Pegram wins Pincay Award for his service to horse racing

Photo: Del Mar / Benoit Photo

Mike Pegram, a highly successful, fully colorful and notably popular horse owner and racing executive on the national scene for more than three decades, has been named the 21st recipient of the Laffit Pincay Jr. Award.

He’ll be honored in that role at Del Mar on Sunday, Aug. 10, the afternoon the track runs the 57th edition of the Sorrento Stakes, the race that in 1998 launched the Hall of Fame career of his exceptional filly Silverbulletday.

The Pincay Award, named for and presented by the Hall of Fame rider, goes to those who have served the sport of racing “with integrity, extraordinary dedication, determination and distinction.”
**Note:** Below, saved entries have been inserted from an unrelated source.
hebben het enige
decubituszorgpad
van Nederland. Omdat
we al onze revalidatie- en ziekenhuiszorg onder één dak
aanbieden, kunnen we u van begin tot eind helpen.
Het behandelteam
Pegram, 73, is a Kentucky native who first got into horses in the 1970s when he and his father raced Thoroughbreds. They had some luck with it and in 1985 Pegram struck up a friendship with a Bob Baffert, then a quarter-horse trainer, and raced some horses with him. In 1988, Pegram convinced Baffert that they could do better and have more fun with Thoroughbreds, and they made the switch.

The trainer’s first purchase for his new owner was a horse named Thirty Slews, whom he bought for Pegram and several partners, and in 1992 the speedster captured the Breeders’ Cup Sprint. Thus, a partnership and a friendship was sealed, one that would go on to do extraordinary things over the next several decades and continues to make splashes to this day.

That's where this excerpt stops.